Data excerpts below:

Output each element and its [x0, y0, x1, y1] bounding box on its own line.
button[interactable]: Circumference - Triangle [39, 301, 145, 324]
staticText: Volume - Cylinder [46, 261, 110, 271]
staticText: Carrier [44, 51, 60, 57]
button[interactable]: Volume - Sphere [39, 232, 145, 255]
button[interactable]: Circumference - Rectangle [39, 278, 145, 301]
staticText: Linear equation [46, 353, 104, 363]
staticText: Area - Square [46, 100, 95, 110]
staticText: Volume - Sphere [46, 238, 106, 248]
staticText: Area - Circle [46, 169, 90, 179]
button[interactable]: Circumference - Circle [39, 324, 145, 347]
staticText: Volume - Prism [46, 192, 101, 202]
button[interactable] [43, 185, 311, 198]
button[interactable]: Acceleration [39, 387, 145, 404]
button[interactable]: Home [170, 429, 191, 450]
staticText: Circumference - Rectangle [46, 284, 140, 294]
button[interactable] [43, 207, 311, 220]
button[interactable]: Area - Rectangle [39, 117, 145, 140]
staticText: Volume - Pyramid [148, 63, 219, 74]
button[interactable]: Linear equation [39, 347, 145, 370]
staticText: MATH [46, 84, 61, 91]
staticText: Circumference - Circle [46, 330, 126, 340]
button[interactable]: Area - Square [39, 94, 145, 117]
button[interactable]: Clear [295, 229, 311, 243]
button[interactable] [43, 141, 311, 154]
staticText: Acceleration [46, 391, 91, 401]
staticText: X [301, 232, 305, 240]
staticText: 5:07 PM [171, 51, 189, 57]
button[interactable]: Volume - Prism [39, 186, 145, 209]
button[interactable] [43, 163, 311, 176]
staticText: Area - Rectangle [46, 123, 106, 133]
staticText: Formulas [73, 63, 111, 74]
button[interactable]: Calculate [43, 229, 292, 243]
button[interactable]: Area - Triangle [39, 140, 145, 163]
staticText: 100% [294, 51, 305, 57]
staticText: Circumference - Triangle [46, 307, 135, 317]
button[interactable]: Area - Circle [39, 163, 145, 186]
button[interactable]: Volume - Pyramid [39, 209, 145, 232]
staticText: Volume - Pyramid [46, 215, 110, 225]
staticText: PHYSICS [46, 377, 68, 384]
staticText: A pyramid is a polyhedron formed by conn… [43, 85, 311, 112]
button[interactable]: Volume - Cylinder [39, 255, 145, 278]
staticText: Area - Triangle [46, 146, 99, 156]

End of Data excerpts.
Data excerpts below:

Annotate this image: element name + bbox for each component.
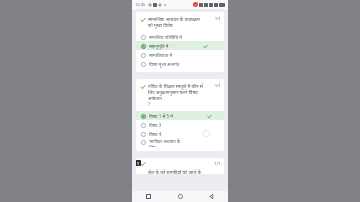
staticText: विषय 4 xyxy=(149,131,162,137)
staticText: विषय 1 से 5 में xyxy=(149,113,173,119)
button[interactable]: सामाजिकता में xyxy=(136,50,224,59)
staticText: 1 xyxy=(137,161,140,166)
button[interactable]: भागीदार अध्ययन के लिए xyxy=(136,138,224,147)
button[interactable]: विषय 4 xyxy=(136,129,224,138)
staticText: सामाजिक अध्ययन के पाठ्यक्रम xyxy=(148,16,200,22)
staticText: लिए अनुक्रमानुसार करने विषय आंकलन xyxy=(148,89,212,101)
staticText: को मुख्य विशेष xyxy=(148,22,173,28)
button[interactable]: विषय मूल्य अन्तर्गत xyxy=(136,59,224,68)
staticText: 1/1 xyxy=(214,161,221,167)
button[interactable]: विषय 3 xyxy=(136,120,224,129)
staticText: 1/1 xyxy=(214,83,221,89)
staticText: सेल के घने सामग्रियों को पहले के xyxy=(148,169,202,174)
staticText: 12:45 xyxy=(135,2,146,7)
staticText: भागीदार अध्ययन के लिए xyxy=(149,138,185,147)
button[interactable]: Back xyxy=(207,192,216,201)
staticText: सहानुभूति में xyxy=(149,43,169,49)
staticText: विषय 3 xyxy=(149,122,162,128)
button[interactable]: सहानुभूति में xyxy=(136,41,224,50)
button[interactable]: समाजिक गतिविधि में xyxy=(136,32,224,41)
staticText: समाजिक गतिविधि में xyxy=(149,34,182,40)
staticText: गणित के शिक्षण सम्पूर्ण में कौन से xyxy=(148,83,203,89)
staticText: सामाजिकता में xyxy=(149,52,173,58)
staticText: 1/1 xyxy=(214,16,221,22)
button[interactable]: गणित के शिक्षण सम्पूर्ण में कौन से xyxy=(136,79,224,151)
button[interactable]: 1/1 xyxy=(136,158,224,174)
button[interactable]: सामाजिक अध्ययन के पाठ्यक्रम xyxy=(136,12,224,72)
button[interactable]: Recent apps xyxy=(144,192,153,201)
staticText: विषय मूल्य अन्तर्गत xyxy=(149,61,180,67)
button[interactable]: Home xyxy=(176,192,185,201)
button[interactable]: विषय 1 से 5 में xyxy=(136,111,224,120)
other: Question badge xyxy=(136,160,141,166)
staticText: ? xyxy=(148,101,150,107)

End of Data excerpts.

=== What is being asked ===
Across all the records above, how many lines hold the word "Circle"? Answer with only that number.

=== Your response ===
4